ACON are different from CMAQ-ISAM and CMAQ-DDM with identical inputs

@fsidi @hogrefe.christian
Hi Fahim and Christian,
CMAQ, CMAQ-ISAM, and CMAQ-DD3M simulations are experiencing significant slowdowns, resulting in higher computational costs. These models are approximately 2 to 3 times more expensive than the CMAQ suite configured with the ‘O3’ and ‘tp px’ flags. Have you considered compiling CMAQ with the ‘-O2’ optimization level? I’m eager to accelerate the CMAQ runtime.

Thanks,

Hello Feng,

your experience of seeing a 2-3 fold increase in runtime when removing the pgi/Nvidia “O3” and “tp px” flags matches what Fahim found on our system:

We don’t know which optimization level (1, 2, or something in between) the pgi/Nvidia compiler defaults to if no -Ox flag is specified. You could try run with -O1 and -O2 to see how this affects run time and whether it leads to consistent results across A, B, and C. We know that -O3 leads to inconsistent results, removing “-O3” and “-px” altogether leads to consistent results and slows down things by a factor of 2-3, and that -O0 also leads to consistent results but is even slower. If you find that either “-O1” or “-O2” lead to consistent results and has less slowdown relative to “-O3” than removing “-O3” and “-px” altogether, please let us know.

I’ll also repeat our finding that, at least on our system, using the intel compiler allows us to use the -O3 optimization flag while still maintaining consistent ACONC files across A, B, and C. Furthermore, we also find the intel compiler with the -O3 flag to be significantly faster than the Nvidia/pgi compiler with the -O3 flag. Therefore, switching compilers might be beneficial for your application as well.

2 Likes

@FengLiu,

Just to add onto this thread and to what @hogrefe.christian has said, according to the Nvidia HPC Compilers Reference Guide the default “-O” level if none is prescribed is level 1 (“-O1”).

What makes the Intel compiler appealing is that there are flags that allow you to use aggressive optimization where it makes sense (non-floating point calculations) while other places aren’t aggressively optimized.
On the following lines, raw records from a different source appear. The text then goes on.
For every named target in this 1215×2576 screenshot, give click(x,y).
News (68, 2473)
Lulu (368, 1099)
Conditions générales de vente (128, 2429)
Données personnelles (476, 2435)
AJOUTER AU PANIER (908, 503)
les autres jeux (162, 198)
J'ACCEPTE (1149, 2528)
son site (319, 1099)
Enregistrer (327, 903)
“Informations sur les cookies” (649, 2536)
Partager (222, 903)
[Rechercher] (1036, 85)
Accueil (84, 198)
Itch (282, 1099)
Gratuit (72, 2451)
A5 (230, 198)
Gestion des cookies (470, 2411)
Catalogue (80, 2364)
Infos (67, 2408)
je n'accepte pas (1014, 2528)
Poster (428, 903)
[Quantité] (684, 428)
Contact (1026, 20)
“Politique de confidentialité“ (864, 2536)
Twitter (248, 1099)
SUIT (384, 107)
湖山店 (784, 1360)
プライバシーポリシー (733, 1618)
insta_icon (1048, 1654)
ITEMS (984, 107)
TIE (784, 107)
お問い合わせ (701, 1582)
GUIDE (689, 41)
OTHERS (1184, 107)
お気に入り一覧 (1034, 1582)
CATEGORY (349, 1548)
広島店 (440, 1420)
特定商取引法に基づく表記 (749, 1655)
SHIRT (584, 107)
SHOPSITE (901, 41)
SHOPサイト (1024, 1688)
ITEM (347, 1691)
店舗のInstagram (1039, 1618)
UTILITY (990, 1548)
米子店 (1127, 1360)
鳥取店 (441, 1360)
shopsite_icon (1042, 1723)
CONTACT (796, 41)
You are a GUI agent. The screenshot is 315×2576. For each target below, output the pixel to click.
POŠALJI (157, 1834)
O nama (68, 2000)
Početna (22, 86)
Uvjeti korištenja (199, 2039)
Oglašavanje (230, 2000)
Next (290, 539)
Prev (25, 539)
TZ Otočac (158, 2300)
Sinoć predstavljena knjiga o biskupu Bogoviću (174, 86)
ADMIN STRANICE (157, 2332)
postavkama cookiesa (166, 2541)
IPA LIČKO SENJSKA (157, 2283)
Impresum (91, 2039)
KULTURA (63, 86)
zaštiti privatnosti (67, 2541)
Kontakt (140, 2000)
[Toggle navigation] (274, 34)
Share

A good reference guide to learn about this Intel specific option is here: https://www.nccs.nasa.gov/images/FloatingPoint_consistency.pdf.

Given that Intel is cognizant and implements something like this, probably suggests that Nvidia also does something similar, and after some consideration and searching I recommend you try the “-Kieee” flag along with the defaults “O3 and tp px”. Doing this for us took away the differences and gives reasonable performance. Note: both @hogrefe.christian and I tested the “-Kieee” flag on different tests cases and confirmed it worked.

If this turns out to the be the case for you too, we’ll add this flag to our defaults at some point.

Hope this helps!

2 Likes

Hi Fahim,

Thank you for sharing the update regarding the new approach for optimizing options when using the PGI compiler. I appreciate it! I plan to take the following steps:

  1. Rebuilding CMAQ: I will recompile the Community Multiscale Air Quality (CMAQ) model to incorporate these changes.
  2. Running Test Cases: I will execute test cases using the updated CMAQ build to assess the consistency of the results.
  3. Evaluating Efficiency: Additionally, I’ll analyze whether the efficiency of numerical simulations improves with this new configuration.

Your information is valuable, and I’m looking forward to seeing the impact of these optimizations.

Thank you,

Christian, thank you for your suggestion and information.